— Your task —
Restate all of the following data exactly, keeping any images out of the copy.
***** Recorded information *****
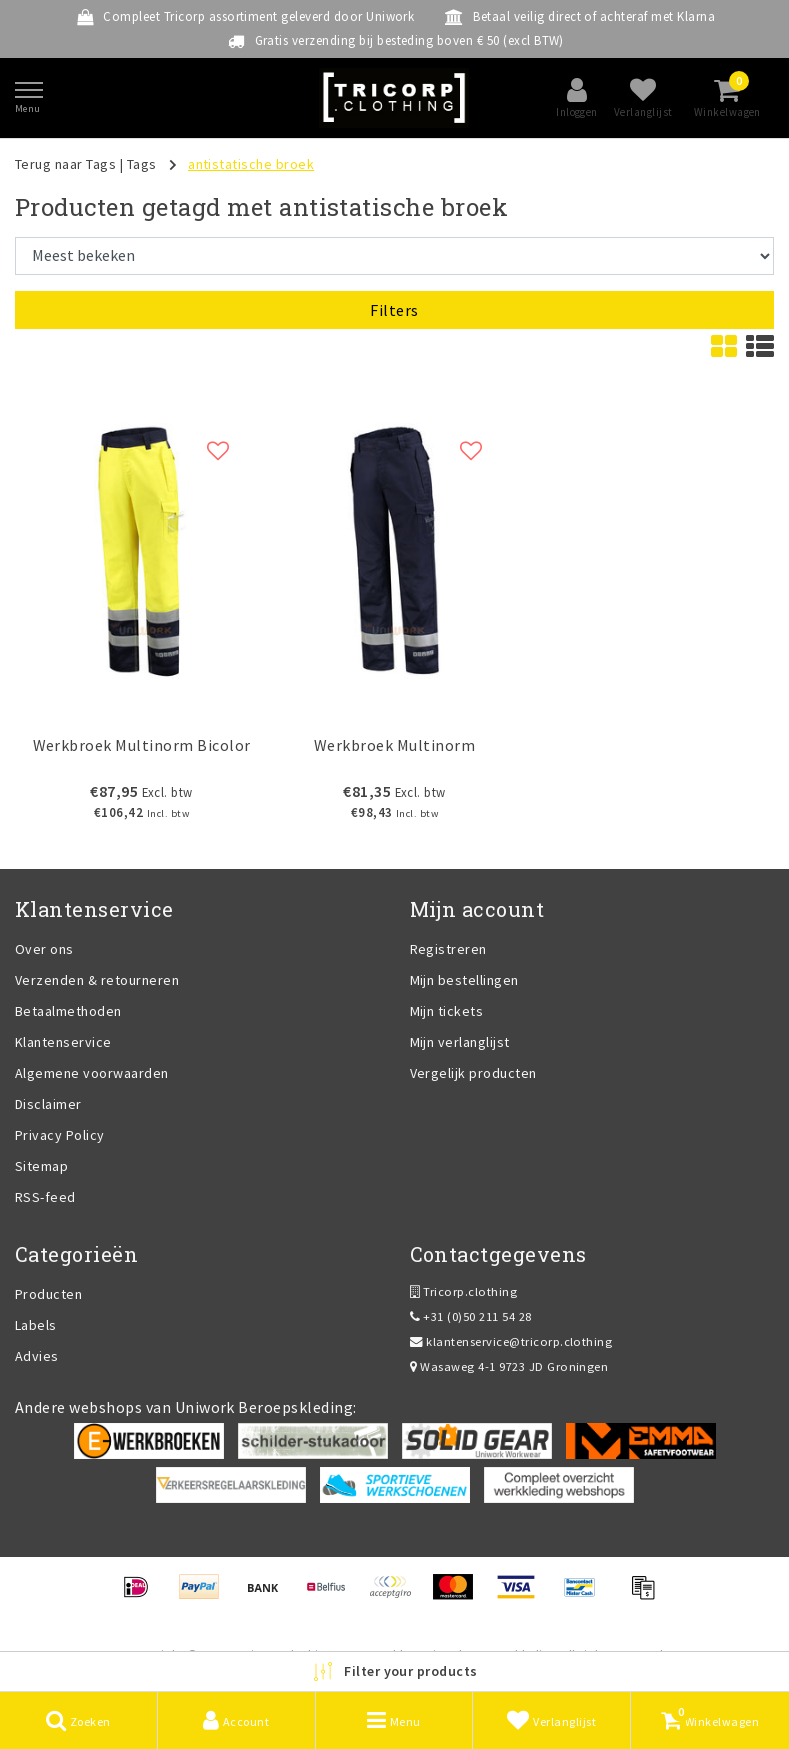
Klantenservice (63, 1042)
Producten (48, 1294)
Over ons (44, 949)
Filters (394, 310)
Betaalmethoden (68, 1011)
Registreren (448, 949)
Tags (142, 164)
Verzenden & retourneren (97, 980)
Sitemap (41, 1166)
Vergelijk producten (473, 1073)
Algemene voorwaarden (92, 1073)
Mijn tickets (447, 1011)
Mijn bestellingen (464, 980)
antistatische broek (251, 164)
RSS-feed (45, 1197)
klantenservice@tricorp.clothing (511, 1341)
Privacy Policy (60, 1135)
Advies (37, 1356)
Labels (36, 1325)
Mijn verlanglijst (460, 1042)
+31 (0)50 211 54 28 (471, 1316)
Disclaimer (48, 1104)
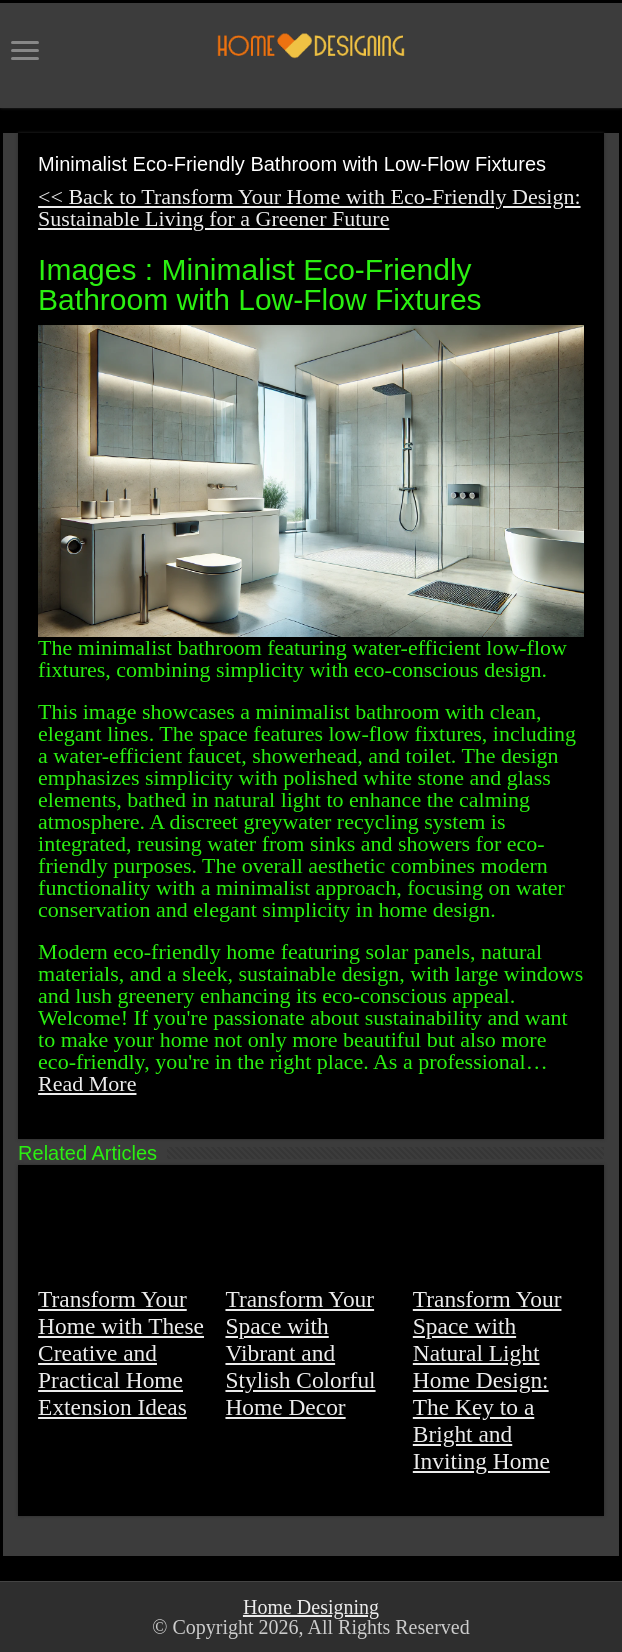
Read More (87, 1083)
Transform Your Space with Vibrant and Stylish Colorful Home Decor (300, 1353)
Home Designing (311, 1607)
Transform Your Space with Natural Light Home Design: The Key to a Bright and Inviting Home (487, 1380)
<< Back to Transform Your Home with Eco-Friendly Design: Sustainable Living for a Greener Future (309, 207)
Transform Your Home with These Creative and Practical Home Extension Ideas (121, 1353)
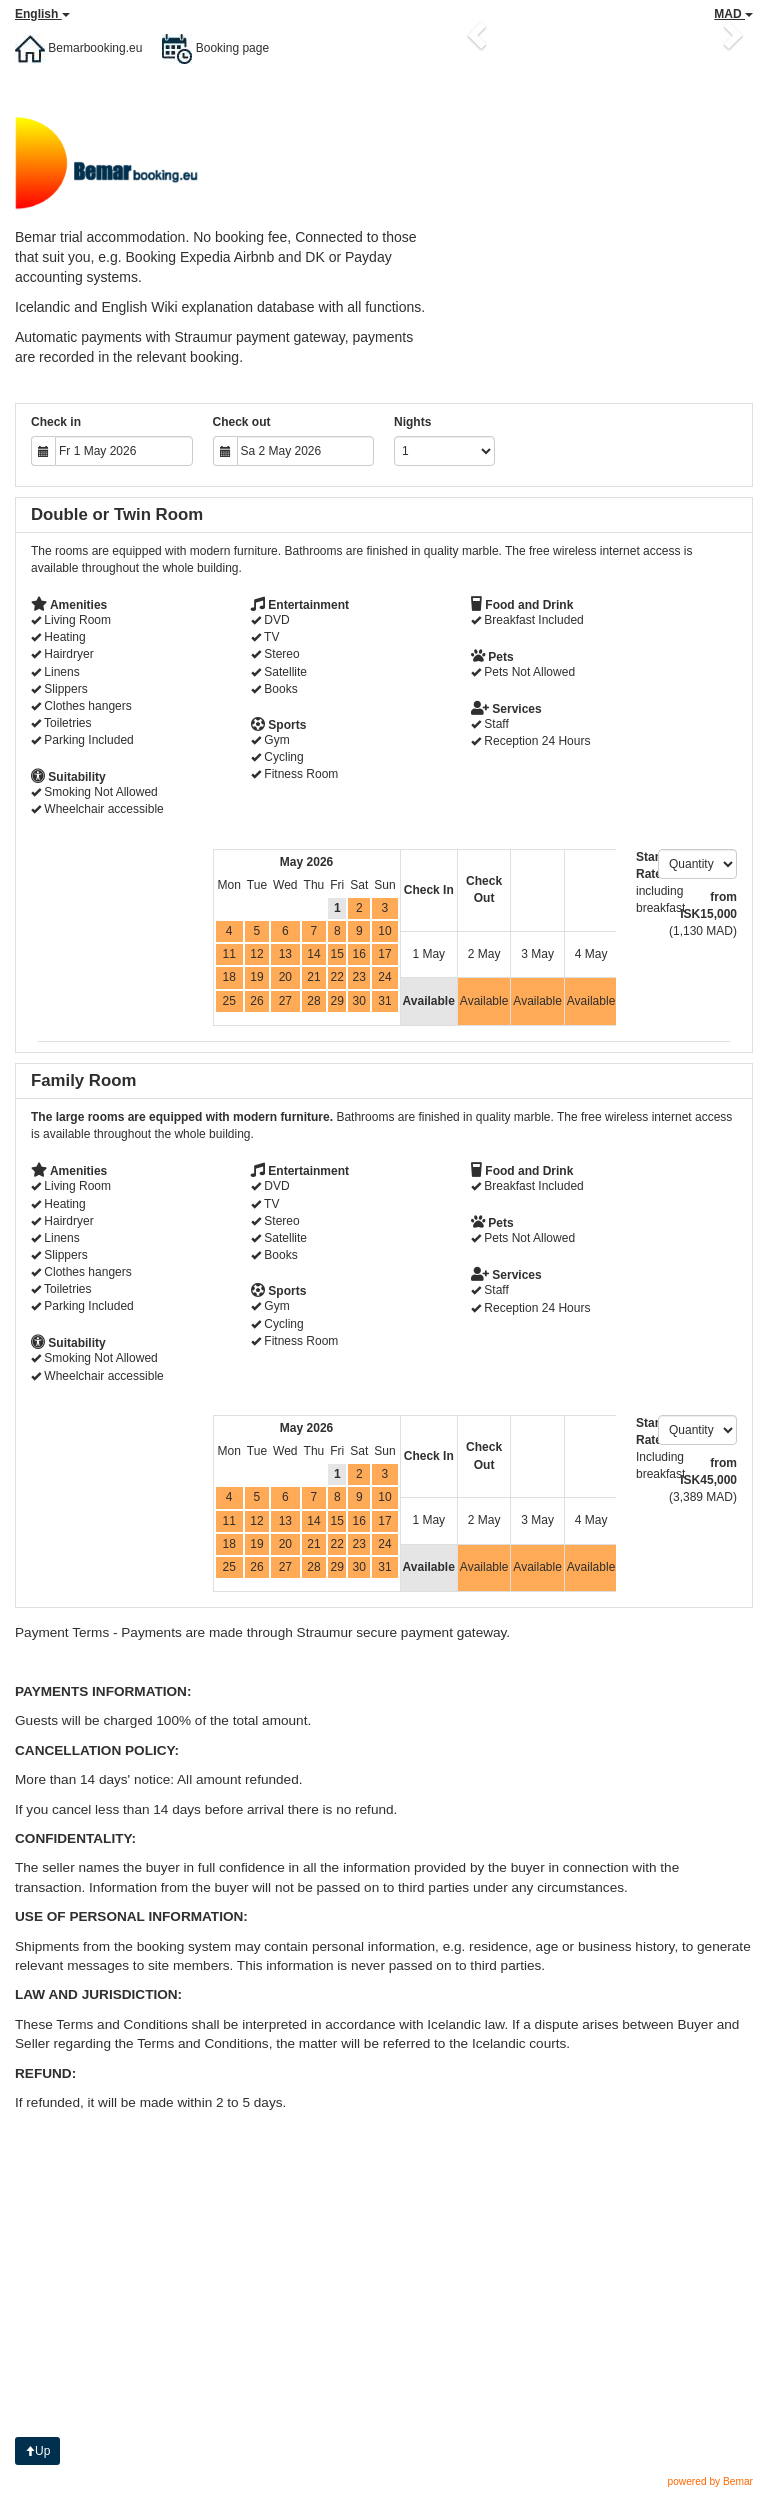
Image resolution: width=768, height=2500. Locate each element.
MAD (733, 14)
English (42, 14)
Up (37, 2451)
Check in (56, 422)
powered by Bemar (710, 2481)
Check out (242, 422)
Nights (412, 422)
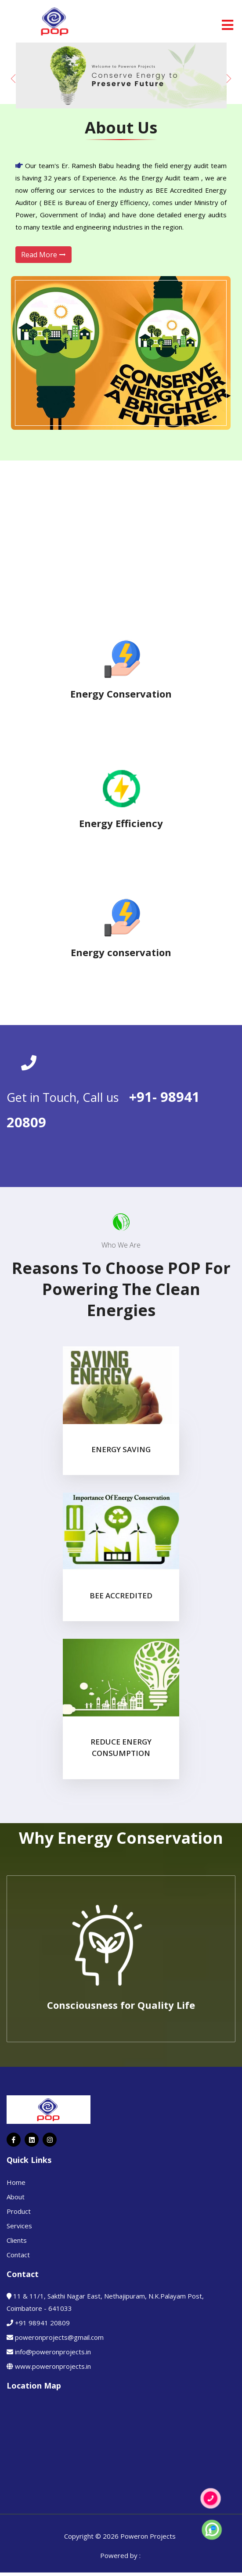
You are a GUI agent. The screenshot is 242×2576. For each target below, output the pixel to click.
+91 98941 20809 (42, 2322)
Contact (18, 2254)
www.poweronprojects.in (53, 2366)
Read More (43, 254)
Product (19, 2211)
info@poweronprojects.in (53, 2351)
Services (19, 2225)
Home (16, 2182)
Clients (17, 2240)
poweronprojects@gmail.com (59, 2337)
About (16, 2196)
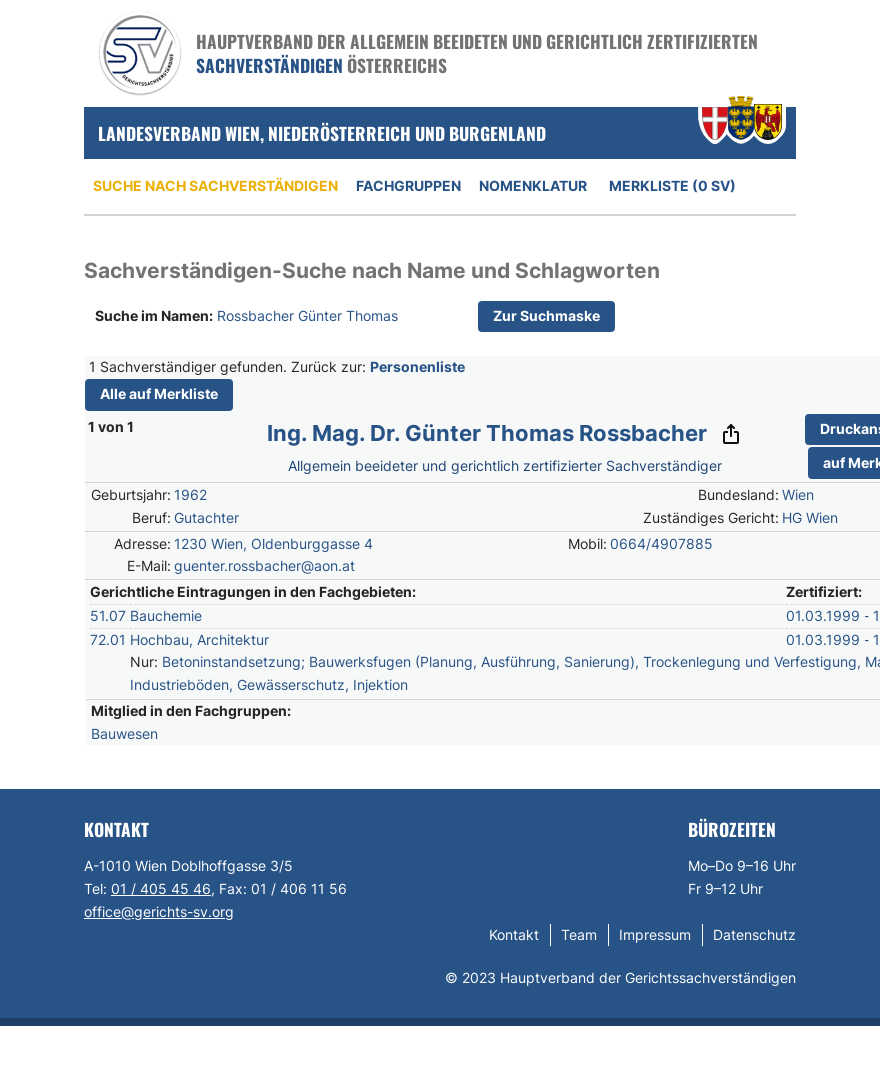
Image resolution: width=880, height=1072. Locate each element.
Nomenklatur (533, 185)
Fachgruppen (408, 185)
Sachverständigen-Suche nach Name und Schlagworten (372, 270)
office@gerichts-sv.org (159, 911)
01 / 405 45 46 (161, 888)
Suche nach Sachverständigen (215, 185)
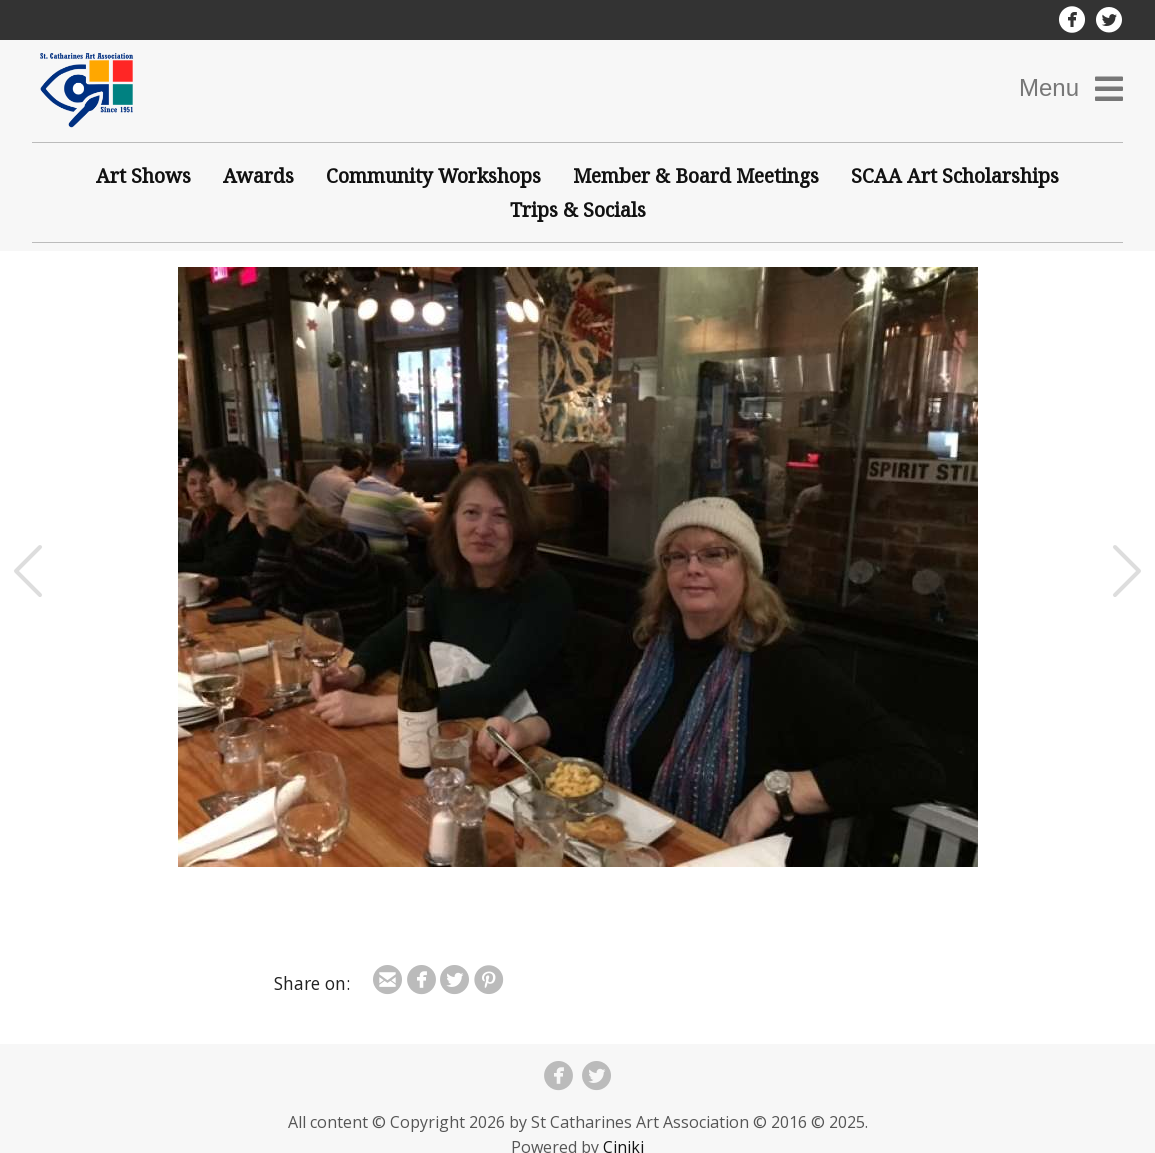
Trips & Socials (578, 209)
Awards (258, 175)
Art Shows (143, 175)
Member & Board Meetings (696, 175)
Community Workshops (433, 175)
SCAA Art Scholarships (955, 175)
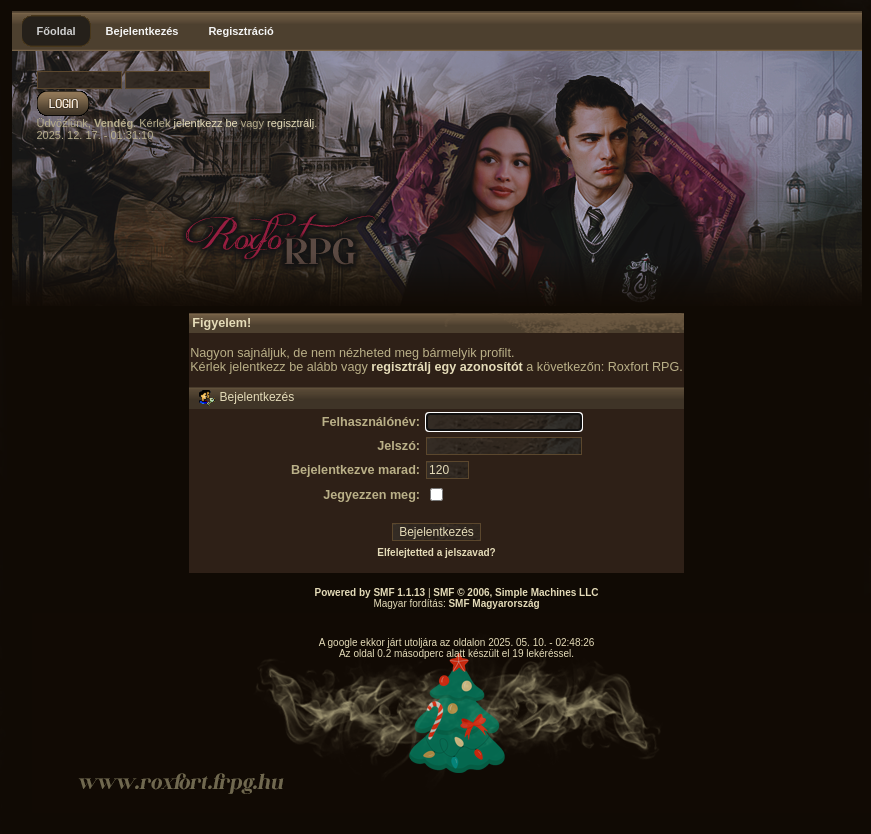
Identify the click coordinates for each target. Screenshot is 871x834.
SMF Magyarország (493, 603)
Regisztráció (240, 31)
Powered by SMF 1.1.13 (370, 592)
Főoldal (56, 31)
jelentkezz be (205, 123)
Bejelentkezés (142, 31)
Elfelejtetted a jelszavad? (436, 552)
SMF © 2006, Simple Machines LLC (515, 592)
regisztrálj (290, 123)
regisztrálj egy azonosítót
*****
— Solution to the exercise —
Klantenservice (63, 1042)
Producten (48, 1294)
Over ons (44, 949)
Filters (394, 310)
Betaalmethoden (68, 1011)
Registreren (448, 949)
Tags (142, 164)
Verzenden & retourneren (97, 980)
Sitemap (41, 1166)
Vergelijk producten (473, 1073)
Algemene voorwaarden (92, 1073)
Mijn tickets (447, 1011)
Mijn bestellingen (464, 980)
antistatische broek (251, 164)
RSS-feed (45, 1197)
klantenservice@tricorp.clothing (511, 1341)
Privacy Policy (60, 1135)
Advies (37, 1356)
Labels (36, 1325)
Mijn verlanglijst (460, 1042)
+31 (0)50 211 54 28 (471, 1316)
Disclaimer (48, 1104)
Read More (87, 1083)
Transform Your Space with Vibrant and Stylish Colorful Home Decor (300, 1353)
Home Designing (311, 1607)
Transform Your Space with Natural Light Home Design: The Key to a Bright and Inviting Home (487, 1380)
<< Back to Transform Your Home with Eco-Friendly Design: Sustainable Living for a Greener Future (309, 207)
Transform Your Home with These Creative and Practical Home Extension Ideas (121, 1353)
Image resolution: width=768, height=2500. Locate each element.
MAD (733, 14)
English (42, 14)
Up (37, 2451)
Check in (56, 422)
powered by Bemar (710, 2481)
Check out (242, 422)
Nights (412, 422)
You are a GUI agent. The screenshot is 242×2576. For each target below, output the pixel to click.
+91 98941 20809 (42, 2322)
Contact (18, 2254)
www.poweronprojects.in (53, 2366)
Read More (43, 254)
Product (19, 2211)
info@poweronprojects.in (53, 2351)
Services (19, 2225)
Home (16, 2182)
Clients (17, 2240)
poweronprojects@gmail.com (59, 2337)
About (16, 2196)
Image resolution: width=880, height=1072. Locate each element.
Nomenklatur (533, 185)
Fachgruppen (408, 185)
Sachverständigen-Suche nach Name und Schlagworten (372, 270)
office@gerichts-sv.org (159, 911)
01 / 405 45 46 (161, 888)
Suche nach Sachverständigen (215, 185)
Trips & Socials (578, 209)
Awards (258, 175)
Art Shows (143, 175)
Member & Board Meetings (696, 175)
Community Workshops (433, 175)
SCAA Art Scholarships (955, 175)
Identify the click coordinates for each target. Screenshot is 871x834.
SMF Magyarország (493, 603)
Regisztráció (240, 31)
Powered by SMF 1.1.13 (370, 592)
Főoldal (56, 31)
jelentkezz be (205, 123)
Bejelentkezés (142, 31)
Elfelejtetted a jelszavad? (436, 552)
SMF © 2006, Simple Machines LLC (515, 592)
regisztrálj (290, 123)
regisztrálj egy azonosítót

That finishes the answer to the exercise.